I had one small errand in mind yesterday morning.
BEFORE LEAVING:
· Me: I have to pick up prescriptions at Costco today.
· The Wife: Why go today? It’s your birthday. Why get aggravated? Go tomorrow.
· Me: I just want to get it over with. I’ll drive there, run in and get the meds since I phoned them in this morning, then come right back home. Should be … oh, 45 minutes at the most.
· The Wife: Okay … Wait … I’m going too.
· Me (apprehensively): Uh, okay. You can wait in the car while I run in.
· The Wife: All right.
ALONG THE WAY:
· Me: I should get off on Nuuanu and get on Nimitz. The construction I ran into last week might still be there, can’t make a left on Liliha, and might have to make a big circle onto Nuuanu anyway.
· The Wife: It should be clear by now. Take the turnoff and turn left on Liliha as usual.
· Me (apprehensively): Uh, okay.
· Me (about 10 minutes later): See? Can’t turn left. Damn, there’s an ambulance behind us (pulling over to the right side of the now single-laned road). Damn, now I’m stuck behind parked cars.
· The Wife: You gotta get over one lane.
· Me (breathing deeply): Ya think?
· The Wife: Hmmm. Go straight. We can go get some eggs at Ka Lei.
· Me (apprehensively): Uh, okay.
· The Wife (10 minutes later, after we’d bought the eggs): Okay, we can go to Costco now.
· Me (sarcastically): I see you brought the coupon book?
· The Wife: Yep. Since we’re gonna be there already.
AT COSTCO:
· Me: I’ll pick up the meds. You go get started on your coupon list.

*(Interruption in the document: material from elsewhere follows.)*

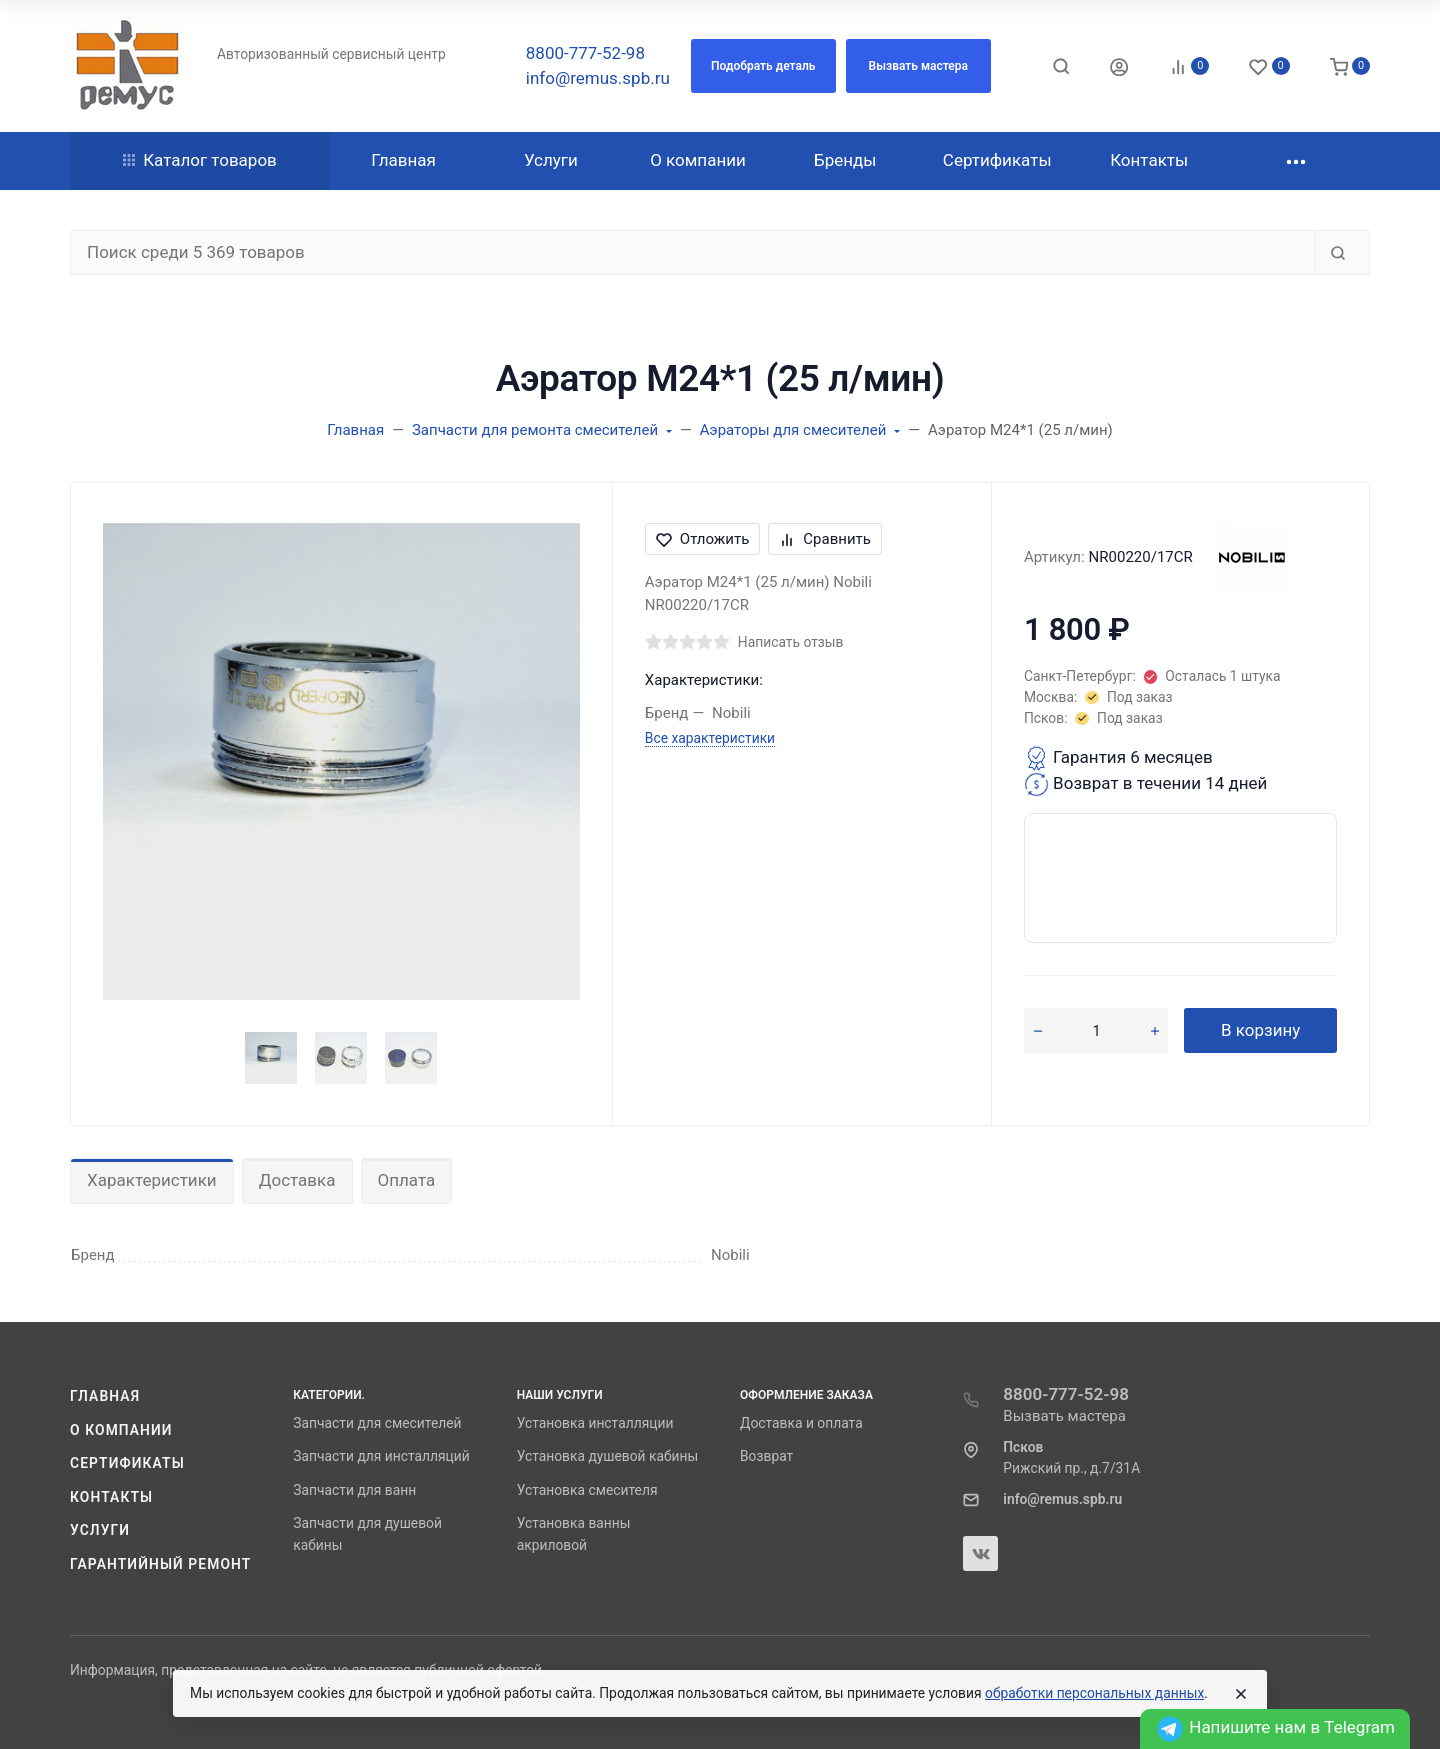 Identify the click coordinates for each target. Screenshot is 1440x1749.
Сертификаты (127, 1463)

· The Wife: Okay … come find me. I’ll be around.
· Me (apprehensively): Uh, okay.
· Me (30 minutes later): Where were you? I walked all over the place twice looking for you.
· The Wife: I was right here.
· Me (noticing the cart was full): You don’t say. Right here, huh?
· The Wife: Yep, okay, I’m done. Let’s go. Oh wait, I need a case of Vitamin Water.
· Me: Okay. Is that all you need now?
· The Wife: Yep, that’s all.
· Me (apprehensively): Uh, okay.
· Me (a half-hour later): Can we go now? The cart is really heavy and my shoulder hurts.
· The Wife: Yep. I’m going outside to get a turkey sandwich for mom.
· Me (15 minutes later): Why are you waiting in line with me? Why didn’t you go outside for the sandwich?
· The Wife: I forgot. Okay, I’m going now. I’ll meet you back at the car. Shouldn’t take long.
· Me (apprehensively): Uh, okay.
· Me (mumbling to myself, 15 minutes later, the purchases packed in the trunk): Shouldn’t take long. Right.
· The Wife (10 minutes after that): They didn’t have turkey, just hot dogs, no blah blah blah blah blah blah yadda yadda yadda yadda.
· Me: Fine. Now stop talking and get in the car so we can go home.
The traffic was bad. We got home a half hour later. Bottom line, it took us two-and-a-half hours to do something I wanted to get done in 45 minutes.
All because I told the wife what I was going to do. I should-a just left quietly.